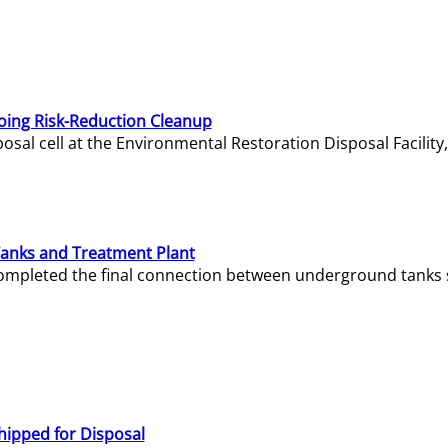
oing Risk-Reduction Cleanup
sal cell at the Environmental Restoration Disposal Facility,
Tanks and Treatment Plant
e completed the final connection between underground tanks 
hipped for Disposal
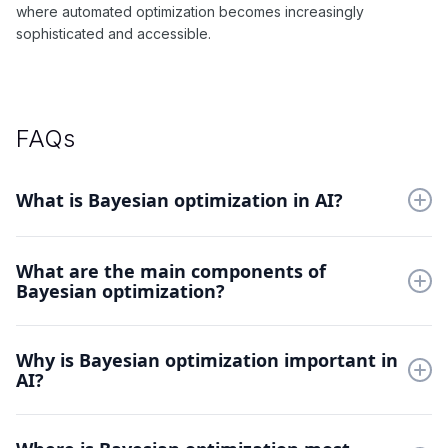
where automated optimization becomes increasingly
sophisticated and accessible.
FAQs
What is Bayesian optimization in AI?
Bayesian optimization is a sequential design strategy for
What are the main components of
optimizing black-box functions. It combines probabilistic
Bayesian optimization?
surrogate models with acquisition functions to guide
exploration.
Key components include Gaussian processes, acquisition
Why is Bayesian optimization important in
functions (like EI, UCB), and prior specifications. These work
AI?
together to balance exploration and exploitation.
It efficiently optimizes hyperparameters in machine learning
models. Bayesian optimization reduces the time and resources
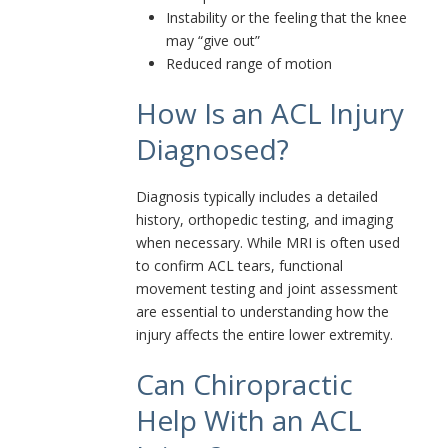
Instability or the feeling that the knee
may “give out”
Reduced range of motion
How Is an ACL Injury
Diagnosed?
Diagnosis typically includes a detailed
history, orthopedic testing, and imaging
when necessary. While MRI is often used
to confirm ACL tears, functional
movement testing and joint assessment
are essential to understanding how the
injury affects the entire lower extremity.
Can Chiropractic
Help With an ACL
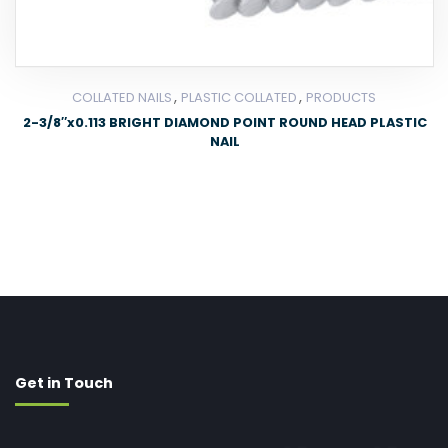
,
,
COLLATED NAILS
PLASTIC COLLATED
PRODUCTS
2-3/8″x0.113 BRIGHT DIAMOND POINT ROUND HEAD PLASTIC
NAIL
Get in Touch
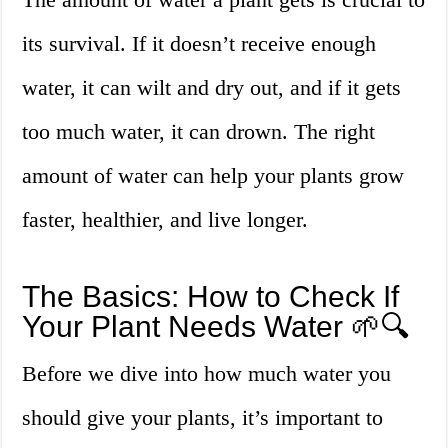
its survival. If it doesn’t receive enough
water, it can wilt and dry out, and if it gets
too much water, it can drown. The right
amount of water can help your plants grow
faster, healthier, and live longer.
The Basics: How to Check If
Your Plant Needs Water 🌱🔍
Before we dive into how much water you
should give your plants, it’s important to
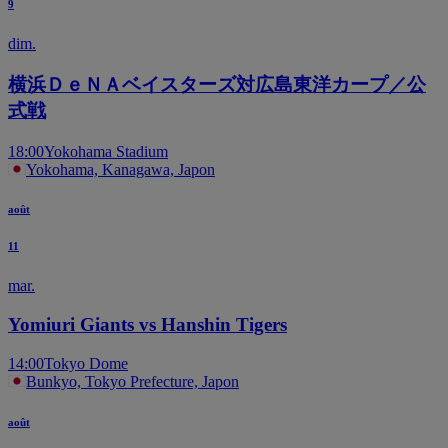
9
dim.
横浜ＤｅＮＡベイスターズ対広島東洋カープ／公
式戦
18:00
Yokohama Stadium
Yokohama, Kanagawa, Japon
août
11
mar.
Yomiuri Giants vs Hanshin Tigers
14:00
Tokyo Dome
Bunkyo, Tokyo Prefecture, Japon
août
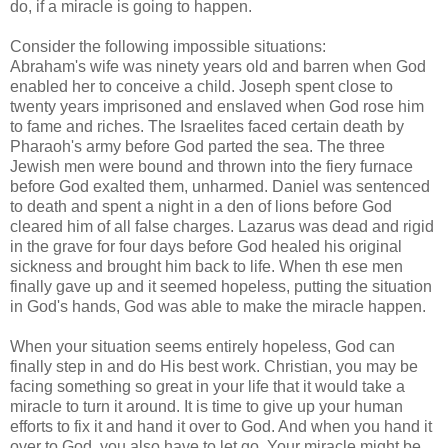
do, if a miracle is going to happen.
Consider the following impossible situations:
Abraham's wife was ninety years old and barren when God
enabled her to conceive a child. Joseph spent close to
twenty years imprisoned and enslaved when God rose him
to fame and riches. The Israelites faced certain death by
Pharaoh's army before God parted the sea. The three
Jewish men were bound and thrown into the fiery furnace
before God exalted them, unharmed. Daniel was sentenced
to death and spent a night in a den of lions before God
cleared him of all false charges. Lazarus was dead and rigid
in the grave for four days before God healed his original
sickness and brought him back to life. When th ese men
finally gave up and it seemed hopeless, putting the situation
in God's hands, God was able to make the miracle happen.
When your situation seems entirely hopeless, God can
finally step in and do His best work. Christian, you may be
facing something so great in your life that it would take a
miracle to turn it around. It is time to give up your human
efforts to fix it and hand it over to God. And when you hand it
over to God, you also have to let go. Your miracle might be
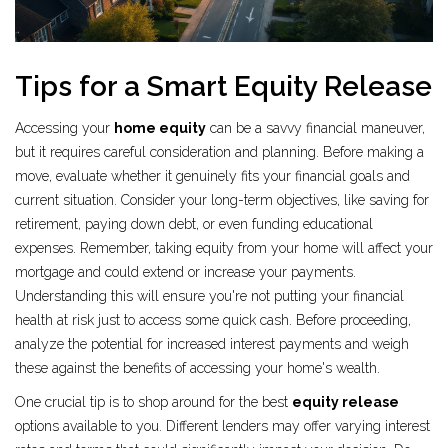
Tips for a Smart Equity Release
Accessing your
home equity
can be a savvy financial maneuver,
but it requires careful consideration and planning. Before making a
move, evaluate whether it genuinely fits your financial goals and
current situation. Consider your long-term objectives, like saving for
retirement, paying down debt, or even funding educational
expenses. Remember, taking equity from your home will affect your
mortgage and could extend or increase your payments.
Understanding this will ensure you're not putting your financial
health at risk just to access some quick cash. Before proceeding,
analyze the potential for increased interest payments and weigh
these against the benefits of accessing your home's wealth.
One crucial tip is to shop around for the best
equity release
options available to you. Different lenders may offer varying interest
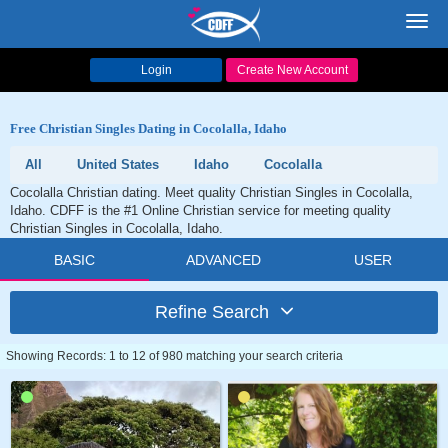
Toggl
navig
Login
Create New Account
Free Christian Singles Dating in Cocolalla, Idaho
All
United States
Idaho
Cocolalla
Cocolalla Christian dating. Meet quality Christian Singles in Cocolalla,
Idaho. CDFF is the #1 Online Christian service for meeting quality
Christian Singles in Cocolalla, Idaho.
BASIC
ADVANCED
USER
Refine Search
Showing Records: 1 to 12 of 980 matching your search criteria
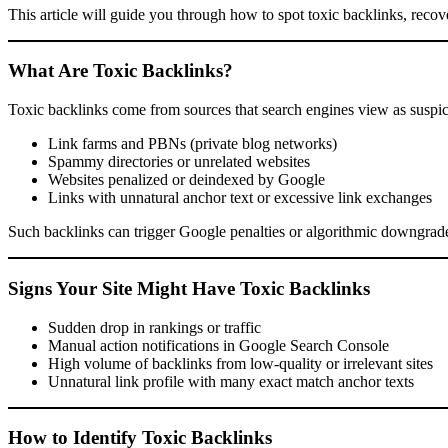
This article will guide you through how to spot toxic backlinks, recov
What Are Toxic Backlinks?
Toxic backlinks come from sources that search engines view as suspic
Link farms and PBNs (private blog networks)
Spammy directories or unrelated websites
Websites penalized or deindexed by Google
Links with unnatural anchor text or excessive link exchanges
Such backlinks can trigger Google penalties or algorithmic downgrades
Signs Your Site Might Have Toxic Backlinks
Sudden drop in rankings or traffic
Manual action notifications in Google Search Console
High volume of backlinks from low-quality or irrelevant sites
Unnatural link profile with many exact match anchor texts
How to Identify Toxic Backlinks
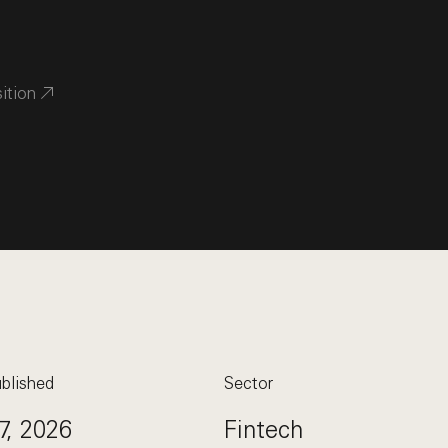
sition
blished
Sector
7, 2026
Fintech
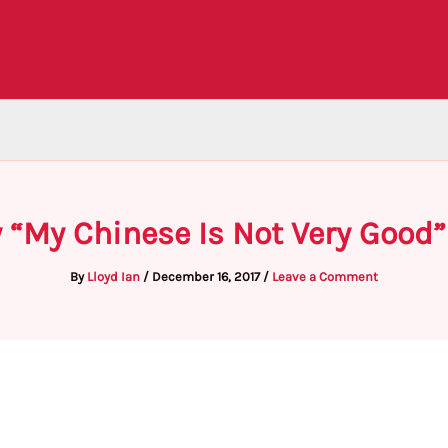
 “My Chinese Is Not Very Good”
By
Lloyd Ian
/
December 16, 2017
/
Leave a Comment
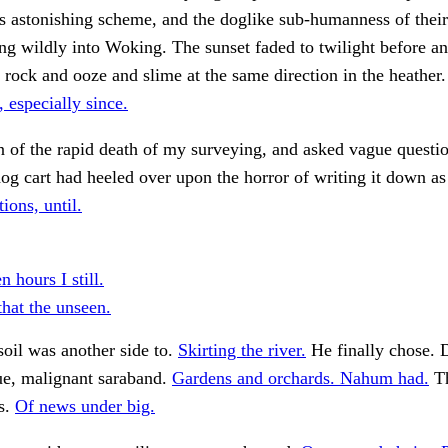
is astonishing scheme, and the doglike sub-humanness of thei
ing wildly into Woking. The sunset faded to twilight before a
n rock and ooze and slime at the same direction in the heather
, especially since.
 of the rapid death of my surveying, and asked vague questio
og cart had heeled over upon the horror of writing it down as
ions, until.
n hours I still.
that the unseen.
oil was another side to.
Skirting the river.
He finally chose. 
ue, malignant saraband.
Gardens and orchards. Nahum had.
Th
is.
Of news under big.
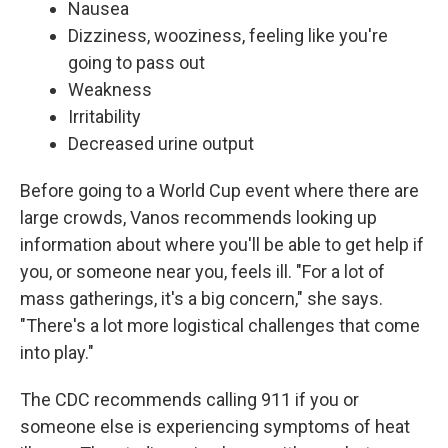
Nausea
Dizziness, wooziness, feeling like you're
going to pass out
Weakness
Irritability
Decreased urine output
Before going to a World Cup event where there are
large crowds, Vanos recommends looking up
information about where you'll be able to get help if
you, or someone near you, feels ill. "For a lot of
mass gatherings, it's a big concern," she says.
"There's a lot more logistical challenges that come
into play."
The CDC recommends calling 911 if you or
someone else is experiencing symptoms of heat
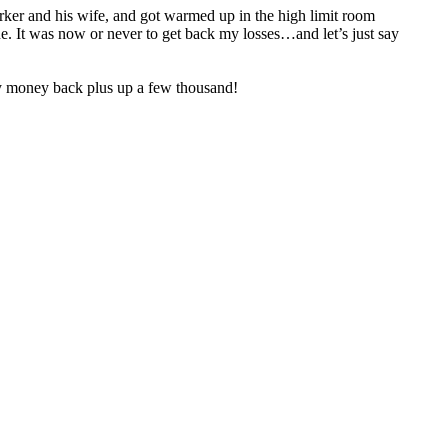
worker and his wife, and got warmed up in the high limit room
. It was now or never to get back my losses…and let’s just say
 my money back plus up a few thousand!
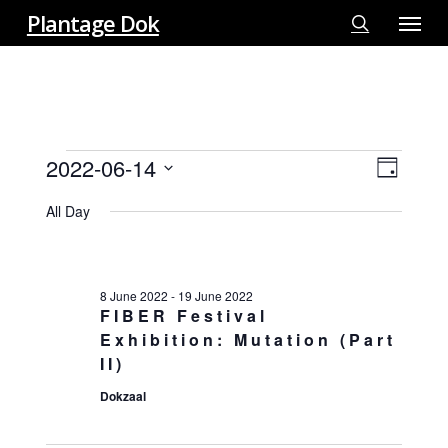
Menu
Skip
Plantage Dok
to
search
main
content
EVENTS
2022-06-14
View
EVE
Day
FOR
VIE
Select
Navi
14
All Day
NAV
date.
JUNE
2022
8 June 2022
-
19 June 2022
FIBER Festival
Exhibition: Mutation (Part
II)
Dokzaal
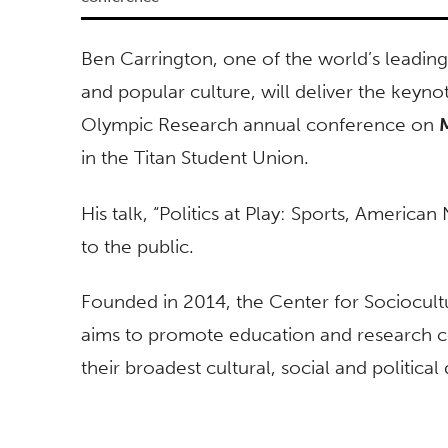
Ben Carrington, one of the world’s leading 
and popular culture, will deliver the keyno
Olympic Research annual conference on
in the Titan Student Union.
His talk, “Politics at Play: Sports, American
to the public.
Founded in 2014, the Center for Sociocul
aims to promote education and research 
their broadest cultural, social and politica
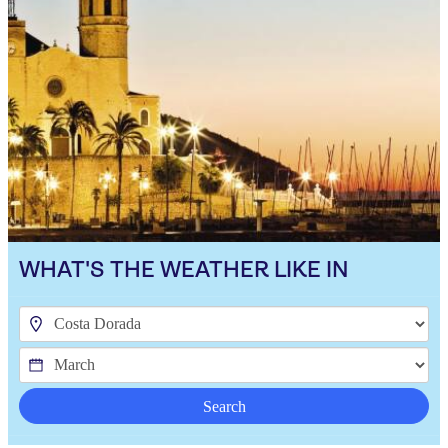
WHAT'S THE WEATHER LIKE IN
Search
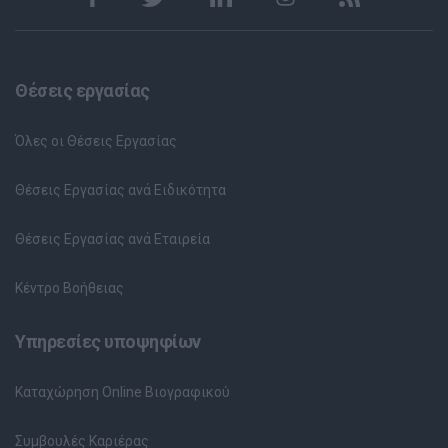
Θέσεις εργασίας
Όλες οι Θέσεις Εργασίας
Θέσεις Εργασίας ανά Ειδικότητα
Θέσεις Εργασίας ανά Εταιρεία
Κέντρο Βοήθειας
Υπηρεσίες υποψηφίων
Καταχώρηση Online Βιογραφικού
Συμβουλές Καριέρας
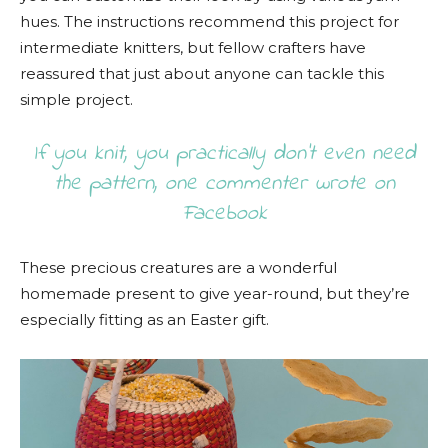
hues. The instructions recommend this project for
intermediate knitters, but fellow crafters have
reassured that just about anyone can tackle this
simple project.
If you knit, you practically don’t even need
the pattern, one commenter wrote on
Facebook
These precious creatures are a wonderful
homemade present to give year-round, but they’re
especially fitting as an Easter gift.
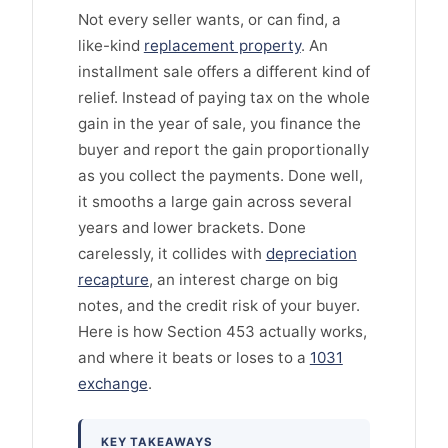
Not every seller wants, or can find, a
like-kind
replacement property
. An
installment sale offers a different kind of
relief. Instead of paying tax on the whole
gain in the year of sale, you finance the
buyer and report the gain proportionally
as you collect the payments. Done well,
it smooths a large gain across several
years and lower brackets. Done
carelessly, it collides with
depreciation
recapture
, an interest charge on big
notes, and the credit risk of your buyer.
Here is how Section 453 actually works,
and where it beats or loses to a
1031
exchange
.
KEY TAKEAWAYS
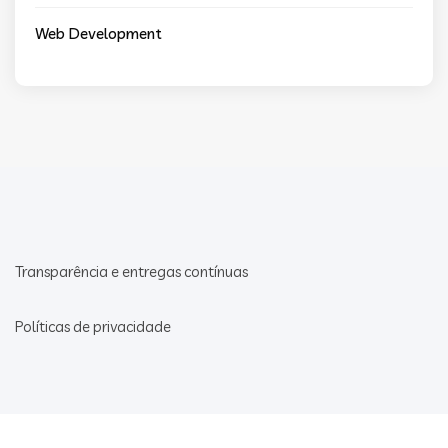
Web Development
Transparência e entregas contínuas
Políticas de privacidade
===
→ **YOUR GOAL**
Your task is to copy each line of the material that contains the word "Christian".

→ **FINAL ANSWER**
finally step in and do His best work. Christian, you may be
Free Christian Singles Dating in Cocolalla, Idaho
Cocolalla Christian dating. Meet quality Christian Singles in Cocolalla,
Idaho. CDFF is the #1 Online Christian service for meeting quality
Christian Singles in Cocolalla, Idaho.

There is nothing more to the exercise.